Last Thursday was the official last nursing. Honestly I couldn’t decide whether to make a big deal out of it at the time for her and me or to just let it go by naturally so as not to ruffle her feathers. I compromised. I didn’t bring up the finality of it. The next day we made a HUGE production of her picking out which undies would christian the first night in bed. Pink won out of course. And put her to bed just like it was no big deal. The next morning I woke to a certain 3 year old sitting up over me, enacting her best Snoopy-vulture imitation, yet patiently waiting for me to wake up, since Daddy had told her to let Momma sleep, to let me know that she did it, she slept in her big-girl underwear just like I had! So I gave her our little memento of the occasion- a book about The Midnight Fairies that came with it’s own silver fairy necklace she could wear. She was soooooo proud! So happy- so ecstatic she ended up somehow breaking it off her own neck within the first 45 minutes of wearing it. Well- she is still only 3.

Big changes for us all this summer- I see lots of sleep on all of our horizons.
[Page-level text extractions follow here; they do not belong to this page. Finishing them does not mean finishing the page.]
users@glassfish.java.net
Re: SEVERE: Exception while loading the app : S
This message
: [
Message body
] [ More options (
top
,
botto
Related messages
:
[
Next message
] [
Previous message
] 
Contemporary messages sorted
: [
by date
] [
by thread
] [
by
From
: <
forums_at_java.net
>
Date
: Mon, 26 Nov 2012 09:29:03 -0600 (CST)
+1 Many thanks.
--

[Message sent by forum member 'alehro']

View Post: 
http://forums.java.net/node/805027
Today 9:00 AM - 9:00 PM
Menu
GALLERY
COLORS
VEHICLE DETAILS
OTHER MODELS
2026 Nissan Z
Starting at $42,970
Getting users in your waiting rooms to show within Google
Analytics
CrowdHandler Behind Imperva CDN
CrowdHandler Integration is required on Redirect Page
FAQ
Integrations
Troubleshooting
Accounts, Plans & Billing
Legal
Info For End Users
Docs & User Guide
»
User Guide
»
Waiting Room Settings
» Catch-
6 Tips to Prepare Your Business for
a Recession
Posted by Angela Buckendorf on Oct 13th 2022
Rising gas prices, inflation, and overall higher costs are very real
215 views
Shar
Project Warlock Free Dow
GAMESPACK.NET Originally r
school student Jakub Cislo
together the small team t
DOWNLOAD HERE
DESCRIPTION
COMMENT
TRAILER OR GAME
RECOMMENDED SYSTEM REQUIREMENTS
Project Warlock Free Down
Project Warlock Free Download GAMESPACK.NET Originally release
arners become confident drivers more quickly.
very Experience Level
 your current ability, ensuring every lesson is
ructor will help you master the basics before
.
And better rested parents can only mean one thing for everyone they meet- a much more pleasant encounter. Thank heavens for sleeping cherubs.

Oh, but just to be clear, do still ask if we would “like” another cup of coffee- it’ll be a while before we are that rested that we might actually say no thank you.

* It’s her middle name.

**It’s a reference. And it’s lovely there- and here.